£30m a year to f ight crime abroad as UK police struggle
BRITISH taxpayers are spending £30million a year on fighting crime abroad while cash-strapped UK forces struggle.
The money, channelled through the Department for International Development (DFID) and the Foreign Office, is enough to pay the wages of 1,100 beat officers.
One example The Mail on Sunday unearthed was a £1.5million scheme to empower women against sexual violence through football coaching in Kenya. It finished last year after DFID itself identified there was actually a risk of the women being exposed to abuse through participation. Other big ticket projects include the worldwide UK Action Against Corruption Programme which alone will spend £40million by 2020. Many beneficiaries have no obvious link to the UK, such as the £124,000 spent to ‘build the capacity of the Albanian judiciary’ or £75,000 to fight serious and organised crime in Panama.

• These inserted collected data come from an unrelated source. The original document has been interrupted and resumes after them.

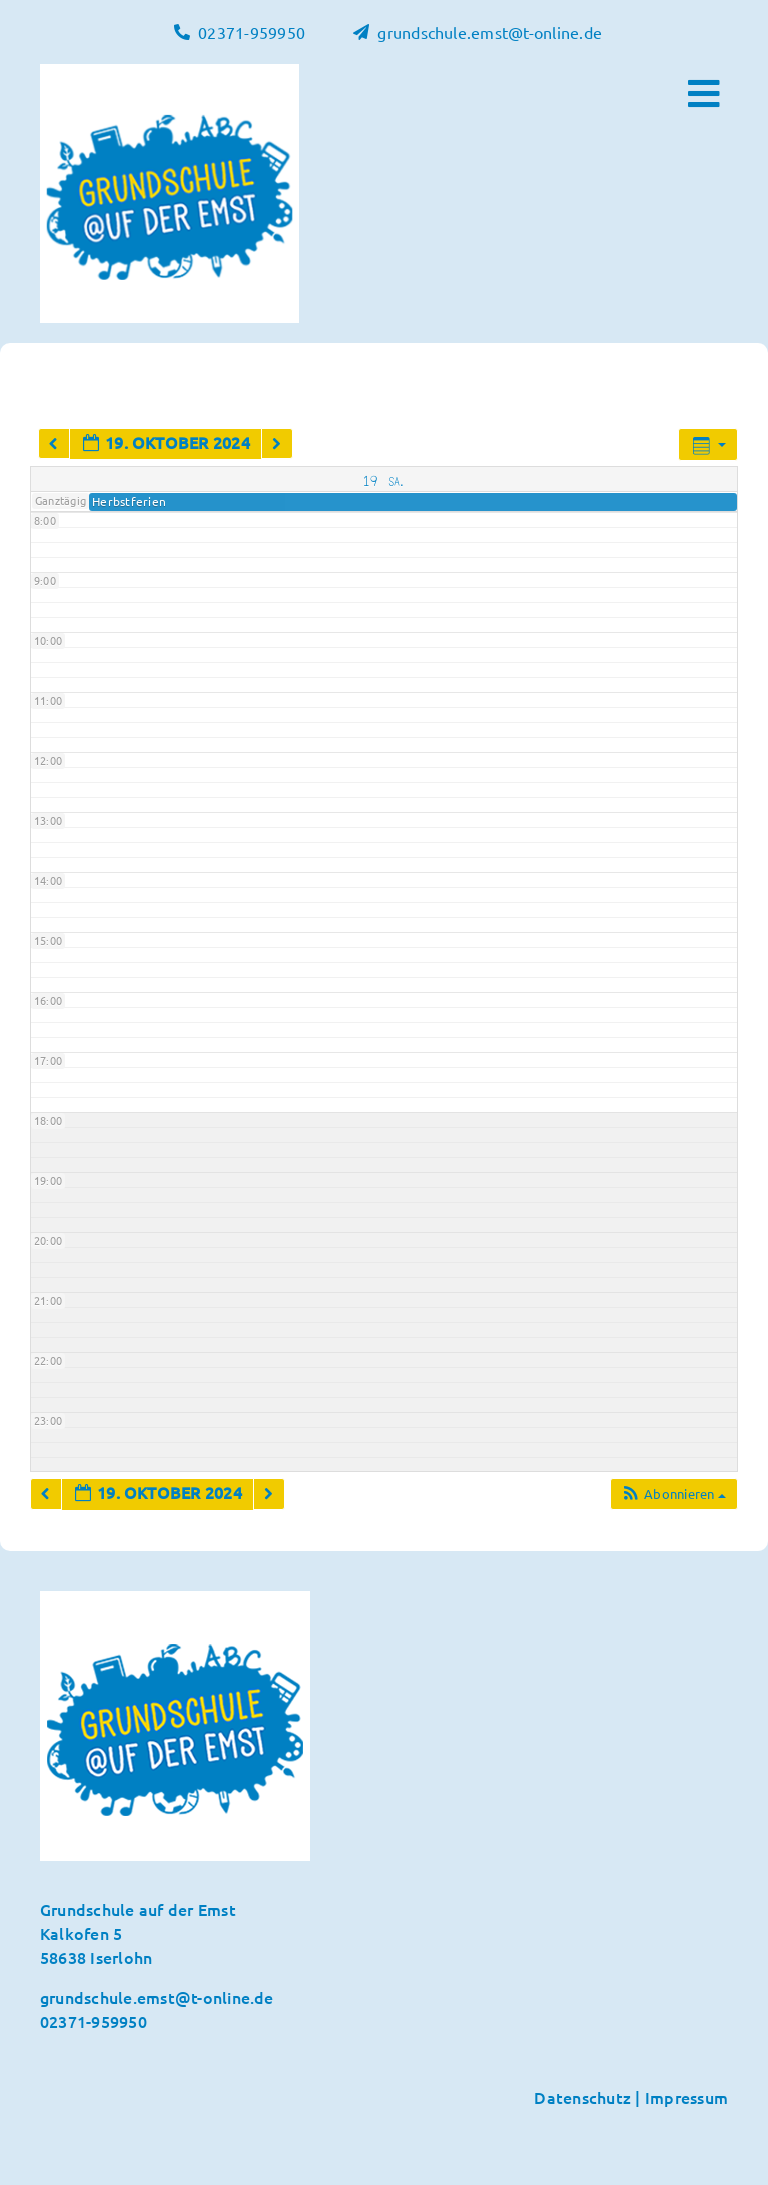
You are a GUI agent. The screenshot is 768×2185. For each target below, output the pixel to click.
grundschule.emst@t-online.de (157, 1997)
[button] (673, 1494)
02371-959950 (93, 2021)
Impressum (686, 2097)
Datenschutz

Tory MP Peter Bone said: ‘This money would best be spent here, helping prevent violent crime rather than on dubious projects overseas. Only a fraction of that amount could be spent putting more police on the beat, catching criminals and deterring crime.
A Government spokesman said: ‘UK aid helps combat crimes such as human trafficking, corruption and drug smuggling. Tackling crime at source reduces the burden on UK law enforcement and strengthens our national security.’